* **How to complete this task**
Copy the records below in full, keeping each word as it is but omitting the pictures.

* **Information given**
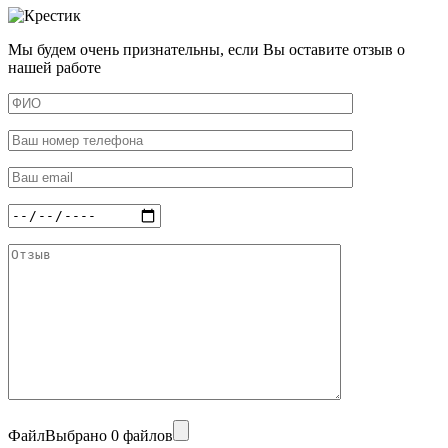
Мы будем очень признательны, если Вы оставите отзыв о
нашей работе
Файл
Выбрано 0 файлов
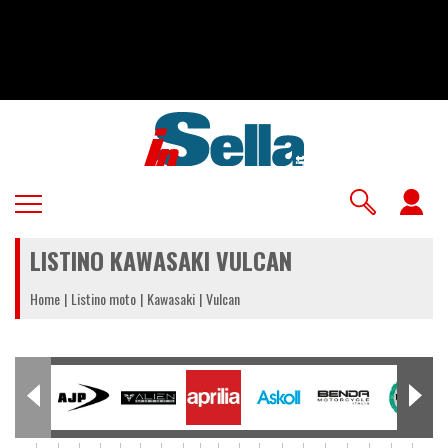
Salta
al
contenuto
principale
U
a
LISTINO KAWASAKI VULCAN
m
Home
Listino moto
Kawasaki
Vulcan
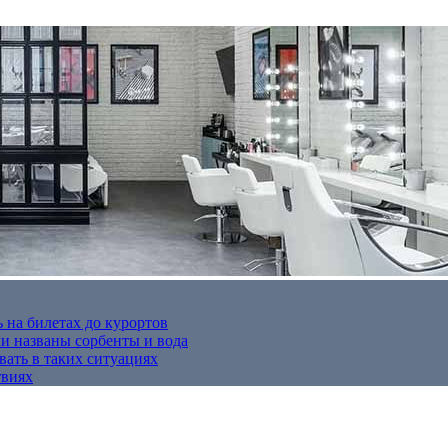
 на билетах до курортов
 названы сорбенты и вода
вать в таких ситуациях
твиях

* **Response to the task**
Мы будем очень признательны, если Вы оставите отзыв о
нашей работе
Файл
Выбрано 0 файлов
Salta
al
contenuto
principale
U
a
LISTINO KAWASAKI VULCAN
m
Home
Listino moto
Kawasaki
Vulcan
 на билетах до курортов
 названы сорбенты и вода
вать в таких ситуациях
твиях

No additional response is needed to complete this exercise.